### EXERCISE INSTRUCTIONS
Transcribe each entry exactly; skip the images.

Saved data entries
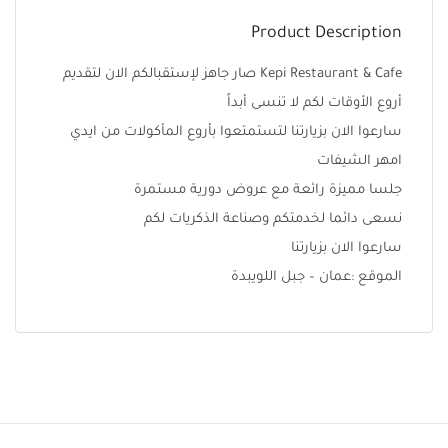
Product Description
Kepi Restaurant & Cafe صار جاهز لإستقبالكم الان لتقديم
أروع الأوقات لكم لا تنسى أبداً
سارعوا الان بزيارتنا لتستمتعوا بأروع المأكولات من ايدي
امهر الشيفات
جلسا مميزة رائعة مع عروض دورية مستمرة
نسعى دائما لخدمتكم وصناعة الذكريات لكم
سارعوا الان بزيارتنا
الموقع :عمان – جبل اللويبدة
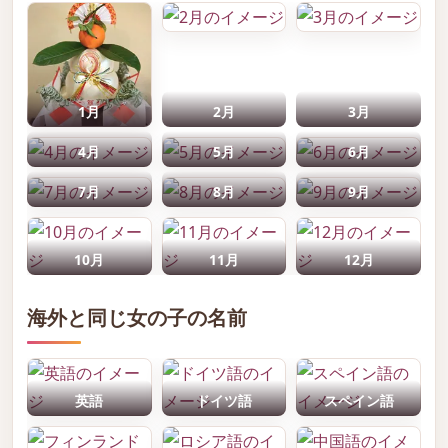
1月
2月
3月
4月
5月
6月
7月
8月
9月
10月
11月
12月
海外と同じ女の子の名前
英語
ドイツ語
スペイン語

### ANSWER AREA
Product Description
Kepi Restaurant & Cafe صار جاهز لإستقبالكم الان لتقديم
أروع الأوقات لكم لا تنسى أبداً
سارعوا الان بزيارتنا لتستمتعوا بأروع المأكولات من ايدي
امهر الشيفات
جلسا مميزة رائعة مع عروض دورية مستمرة
نسعى دائما لخدمتكم وصناعة الذكريات لكم
سارعوا الان بزيارتنا
الموقع :عمان – جبل اللويبدة
1月
2月
3月
4月
5月
6月
7月
8月
9月
10月
11月
12月
海外と同じ女の子の名前
英語
ドイツ語
スペイン語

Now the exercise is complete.